Exercise prompt: Return the full listing, character for character.

Data for review:
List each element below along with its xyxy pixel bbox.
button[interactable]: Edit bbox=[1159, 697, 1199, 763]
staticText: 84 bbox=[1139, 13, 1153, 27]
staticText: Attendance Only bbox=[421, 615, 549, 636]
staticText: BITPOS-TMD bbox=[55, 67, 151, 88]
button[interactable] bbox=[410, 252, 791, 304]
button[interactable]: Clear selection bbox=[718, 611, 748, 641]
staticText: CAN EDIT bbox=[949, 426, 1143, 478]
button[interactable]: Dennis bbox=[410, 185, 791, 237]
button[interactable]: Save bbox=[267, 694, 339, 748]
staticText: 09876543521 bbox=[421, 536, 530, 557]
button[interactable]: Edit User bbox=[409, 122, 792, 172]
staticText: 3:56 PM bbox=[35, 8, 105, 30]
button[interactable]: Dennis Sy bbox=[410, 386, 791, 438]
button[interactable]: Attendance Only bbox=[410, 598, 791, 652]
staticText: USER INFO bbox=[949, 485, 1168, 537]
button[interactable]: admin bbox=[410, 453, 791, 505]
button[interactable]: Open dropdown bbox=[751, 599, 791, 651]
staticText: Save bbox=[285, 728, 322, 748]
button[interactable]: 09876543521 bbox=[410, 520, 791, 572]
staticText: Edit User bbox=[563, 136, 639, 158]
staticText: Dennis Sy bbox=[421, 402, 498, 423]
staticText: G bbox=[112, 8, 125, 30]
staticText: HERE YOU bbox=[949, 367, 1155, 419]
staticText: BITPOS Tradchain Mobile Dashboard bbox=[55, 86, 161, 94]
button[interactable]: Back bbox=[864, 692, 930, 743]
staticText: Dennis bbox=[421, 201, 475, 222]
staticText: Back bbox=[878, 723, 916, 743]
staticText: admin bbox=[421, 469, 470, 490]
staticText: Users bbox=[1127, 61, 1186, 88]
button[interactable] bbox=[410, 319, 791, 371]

Output for this exercise:
List each element below along with its xyxy pixel bbox.
button[interactable]: Edit bbox=[1159, 697, 1199, 763]
staticText: 84 bbox=[1139, 13, 1153, 27]
staticText: Attendance Only bbox=[421, 615, 549, 636]
staticText: BITPOS-TMD bbox=[55, 67, 151, 88]
button[interactable] bbox=[410, 252, 791, 304]
button[interactable]: Clear selection bbox=[718, 611, 748, 641]
staticText: CAN EDIT bbox=[949, 426, 1143, 478]
button[interactable]: Dennis bbox=[410, 185, 791, 237]
button[interactable]: Save bbox=[267, 694, 339, 748]
staticText: 09876543521 bbox=[421, 536, 530, 557]
button[interactable]: Edit User bbox=[409, 122, 792, 172]
staticText: 3:56 PM bbox=[35, 8, 105, 30]
button[interactable]: Dennis Sy bbox=[410, 386, 791, 438]
button[interactable]: Attendance Only bbox=[410, 598, 791, 652]
staticText: USER INFO bbox=[949, 485, 1168, 537]
button[interactable]: admin bbox=[410, 453, 791, 505]
button[interactable]: Open dropdown bbox=[751, 599, 791, 651]
staticText: Save bbox=[285, 728, 322, 748]
button[interactable]: 09876543521 bbox=[410, 520, 791, 572]
staticText: Edit User bbox=[563, 136, 639, 158]
staticText: Dennis Sy bbox=[421, 402, 498, 423]
staticText: G bbox=[112, 8, 125, 30]
staticText: HERE YOU bbox=[949, 367, 1155, 419]
staticText: BITPOS Tradchain Mobile Dashboard bbox=[55, 86, 161, 94]
button[interactable]: Back bbox=[864, 692, 930, 743]
staticText: Dennis bbox=[421, 201, 475, 222]
staticText: Back bbox=[878, 723, 916, 743]
staticText: admin bbox=[421, 469, 470, 490]
staticText: Users bbox=[1127, 61, 1186, 88]
button[interactable] bbox=[410, 319, 791, 371]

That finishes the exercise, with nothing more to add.